Typical chromatogram of the acid degradation sample
Figure 3.
Typical chromatogram of the base degradation sample
Table 1.
Summary of forced degradation results
Precision
The precision of method was verified by repeatability and intermediate precision. Repeatability was checked by injecting six individual preparations of guaifenesin tablets spiked with its two impurities, β-isomer and guaiacol at 1.0% and 0.05% level, respectively (1.0% and 0.05% of impurities with respect to 2.4mg/ mL guaifenesin). The intermediate precision of the method was also evaluated using different analyst, different instrument, and performing the analysis on different days. The % RSD for the area of β-isomer and guaiacol in repeatability study was within 2.7% and in intermediate precision study was within 0.5%, which confirms the good precision of the method. The % RSD values are presented in Table 2.
Table 2.
Evaluation of LOD, LOQ, linearity, and precision data
Limits of detection and quantification
The LOD and LOQ for β-isomer and guaiacol were determined at a signal-to-noise ratio of 3:1 and 10:1, respectively, by injecting a series of dilute solutions with known concentrations. The precision study was also carried out at the LOQ level by injecting six individual preparations of β-isomers and guaiacol impurities and calculating the % RSD of the area [Table 2].
Linearity
Linearity test solutions were prepared by diluting the stock solutions to the required concentrations. The solutions were prepared at six concentration levels ranging from 0.227 to 72.046 μg/mL for β-isomers and 0.163–4.8121 μg/mL for guaiacol impurites. Calibration curves were plotted between the responses of peak vs. analyte concentrations.
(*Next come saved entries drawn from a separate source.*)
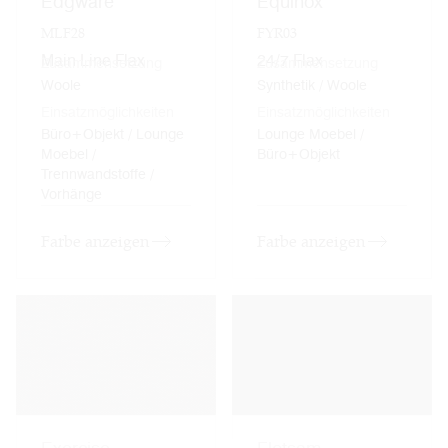
Edgware
Equinox
MLF28
FYR03
Main Line Flax
24/7 Flax
Zusammensetzung
Zusammensetzung
Woole
Synthetik / Woole
Einsatzmöglichkeiten
Einsatzmöglichkeiten
Büro+Objekt / Lounge
Lounge Moebel /
Moebel /
Büro+Objekt
Trennwandstoffe /
Vorhänge
Farbe anzeigen
Farbe anzeigen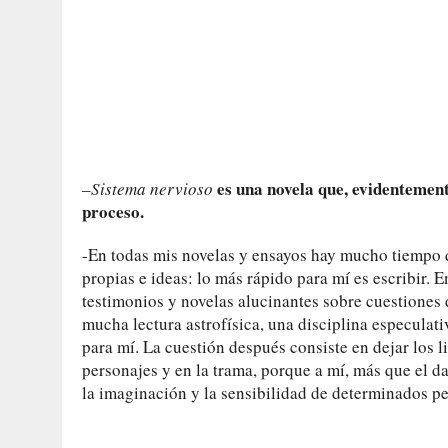
es una novela que, evidentement
–
Sistema nervioso
proceso.
-En todas mis novelas y ensayos hay mucho tiempo 
propias e ideas: lo más rápido para mí es escribir. 
testimonios y novelas alucinantes sobre cuestiones
mucha lectura astrofísica, una disciplina especulat
para mí. La cuestión después consiste en dejar los l
personajes y en la trama, porque a mí, más que el d
la imaginación y la sensibilidad de determinados pe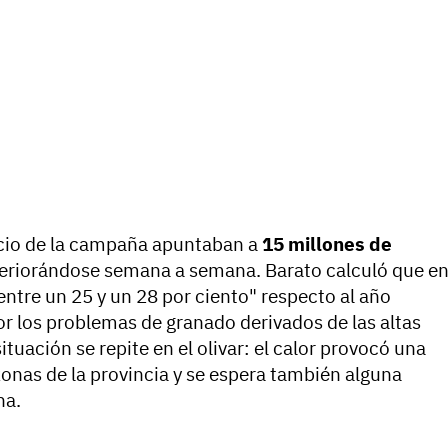
nicio de la campaña apuntaban a
15 millones de
eteriorándose semana a semana. Barato calculó que e
entre un 25 y un 28 por ciento" respecto al año
 los problemas de granado derivados de las altas
tuación se repite en el olivar: el calor provocó una
zonas de la provincia y se espera también alguna
na.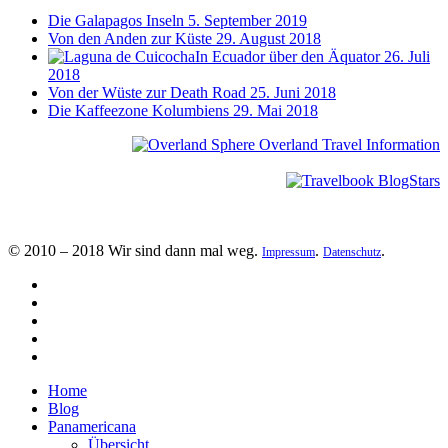
Die Galapagos Inseln
5. September 2019
Von den Anden zur Küste
29. August 2018
In Ecuador über den Äquator
26. Juli
2018
Von der Wüste zur Death Road
25. Juni 2018
Die Kaffeezone Kolumbiens
29. Mai 2018
© 2010 – 2018 Wir sind dann mal weg.
.
.
Impressum
Datenschutz
Home
Blog
Panamericana
Übersicht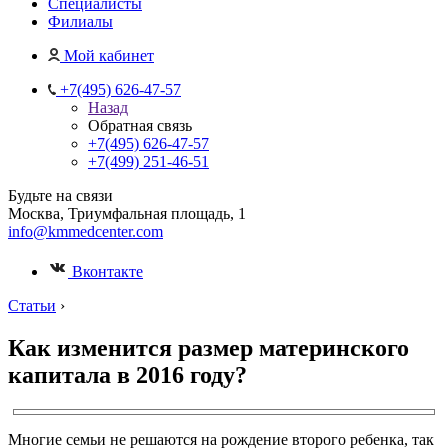
Специалисты
Филиалы
Мой кабинет
+7(495) 626-47-57
Назад
Обратная связь
+7(495) 626-47-57
+7(499) 251-46-51
Будьте на связи
Москва, Триумфальная площадь, 1
info@kmmedcenter.com
Вконтакте
Статьи
›
Как изменится размер материнского
капитала в 2016 году?
Многие семьи не решаются на рождение второго ребенка, так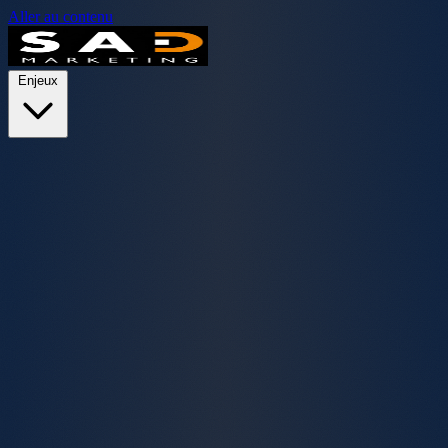
Aller au contenu
Enjeux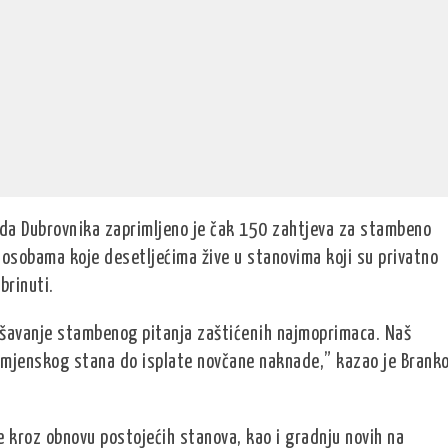
ada Dubrovnika zaprimljeno je čak 150 zahtjeva za stambeno
o osobama koje desetljećima žive u stanovima koji su privatno
brinuti.
ešavanje stambenog pitanja zaštićenih najmoprimaca. Naš
amjenskog stana do isplate novčane naknade,” kazao je Brank
će kroz obnovu postojećih stanova, kao i gradnju novih na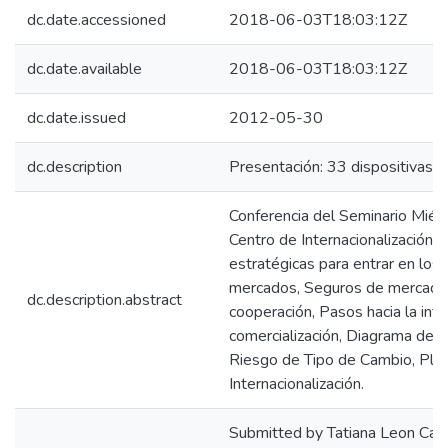
dc.date.accessioned
2018-06-03T18:03:12Z
dc.date.available
2018-06-03T18:03:12Z
dc.date.issued
2012-05-30
dc.description
Presentación: 33 dispositivas.
Conferencia del Seminario Mié
Centro de Internacionalización E
estratégicas para entrar en los
mercados, Seguros de mercader
dc.description.abstract
cooperación, Pasos hacia la inte
comercialización, Diagrama de F
Riesgo de Tipo de Cambio, Plan
Internacionalización.
Submitted by Tatiana Leon Car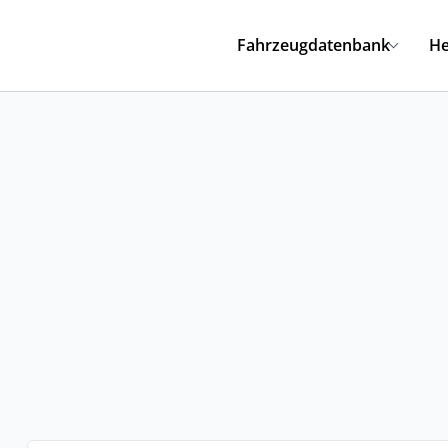
Fahrzeugdatenbank
He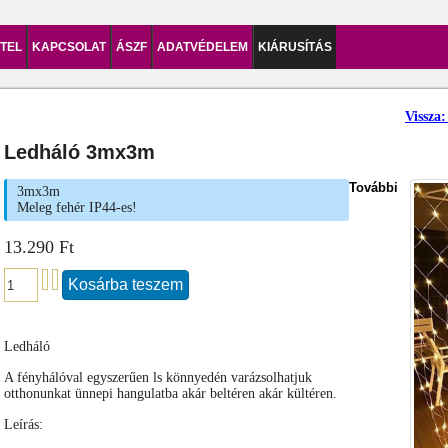
ÉTEL
KAPCSOLAT
ÁSZF
ADATVÉDELEM
KIÁRUSÍTÁS
Vissz
Ledháló 3mx3m
További
3mx3m
Meleg fehér IP44-es!
13.290 Ft
Ledháló
A fényhálóval egyszerűen ls könnyedén varázsolhatjuk
otthonunkat ünnepi hangulatba akár beltéren akár kültéren.
Leírás: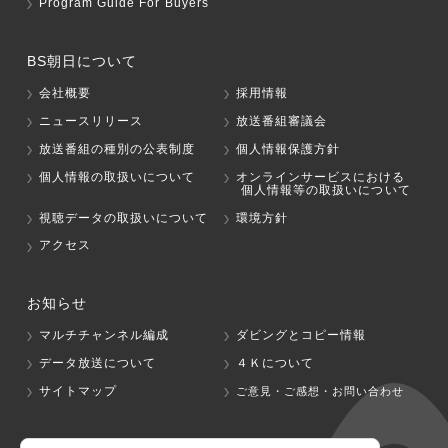
Program Guide For Buyers
BS朝日について
会社概要
採用情報
ニュースリリース
放送番組審議会
放送番組の種別の公表制度
個人情報保護方針
個人情報の取扱いについて
オンラインサービスにおける
個人情報等の取扱いについて
視聴データの取扱いについて
環境方針
アクセス
お知らせ
マルチチャンネル編成
ダビングとコピー情報
データ放送について
４Ｋについて
サイトマップ
ご意見・ご感想・お問い合わせ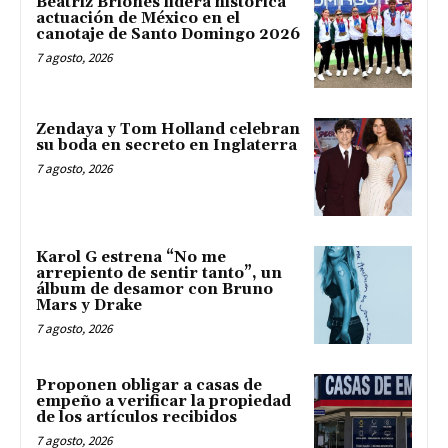
Beatriz Briones lidera histórica
actuación de México en el
canotaje de Santo Domingo 2026
7 agosto, 2026
Zendaya y Tom Holland celebran
su boda en secreto en Inglaterra
7 agosto, 2026
Karol G estrena “No me
arrepiento de sentir tanto”, un
álbum de desamor con Bruno
Mars y Drake
7 agosto, 2026
Proponen obligar a casas de
empeño a verificar la propiedad
de los artículos recibidos
7 agosto, 2026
The correlation coefficient obtained was greater than 0.999 and % bias at 100% response was within 5% [Table 2]. The above results show that an excellent correlation existed between peak area and concentration of β-isomer and guaiacol.
Accuracy
Accuracy of the method for β-isomer was evaluated in triplicate using six concentration levels at 0.235, 11.843, 17.765, 23.686, 44.412, and 54.281μg/mL and guaiacol at 0.163, 0.542, 0.854, 1.164, 2.871, and 3.492 μg/mL (i.e. LOQ, 50%, 75%, 100%, 200%, and 300% level of specification, respectively). The percentage recovery of β-isomer and guaiacol in guaifenesin samples varied from 88.3% to 108.7%. The LC chromatogram of the spiked sample at the specification level of both impurities in the guaifenesin tablet sample is shown in Figure 4. The recovery values for β-isomers and guaiacol are presented in Table 3.
Figure 4.
Typical chromatogram of sample spiked with impurities
Table 3.
Recovery study of the analytical method
Robustness
To determine the robustness of the developed method, experimental conditions were deliberately altered and the relative retention time (RRT) of β-isomer and guaiacol with respect to guaifenesin; and system suitability parameters for guaifenesin standard was recorded. The variables evaluated in the study were pH of the mobile phase buffer (+0.2), column temperature (± 5°C), flow rate (± 0.2 mL/min), and % organic in the mobile phase (± 10%). In all the deliberate varied chromatographic conditions, all analytes were adequately resolved and the elution order remained unchanged. The area ratio for the guaifenesin peak from standard solution was between 0.9 and 1.1 and the tailing factor was less than 1.1 [Table 4].
Table 4.
Robustness results of the HPLC method
Stability of solution and the mobile phase
The solution stability of guaifenesin and its impurities were determined by leaving test solution and standard solutions in tightly capped volumetric flasks at room temperature for 48 h and measured the amount of both impurities at every 24 h against freshly prepared standard solution. The stability of the mobile phase was also determined by freshly prepared solutions of guaifenesin and its impurities at 24 h interval for 48 h. The mobile phase was not changed during the study. The variability in the estimation of β-isomers and guaiacol was within ± 10% during solution stability and mobile phase stability. The results from solution stability and mobile phase stability experiments confirmed that sample solution, standard solution and mobile phase were stable up to 48 h.
CONCLUSIONS
A simple and efficient reverse-phase HPLC method was developed and validated for quantitative analysis of guaifenesin in pharmaceutical dosage forms. The method found to be precise, accurate, linear, robust, and rugged during validation. Satisfactory results were obtained from the validation of the method. The method is stability indicating and can be used for routine analysis of production samples and to check the stability of the guaifenesin tablets.
ACKNOWLEDGMENT
The authors are thankful to the management of Dr. Reddy's Laboratories Ltd., Hyderabad, for providing facilities to carry out this work.
Footnotes
Source of Support: Nil.
Conflict of Interest: None declared.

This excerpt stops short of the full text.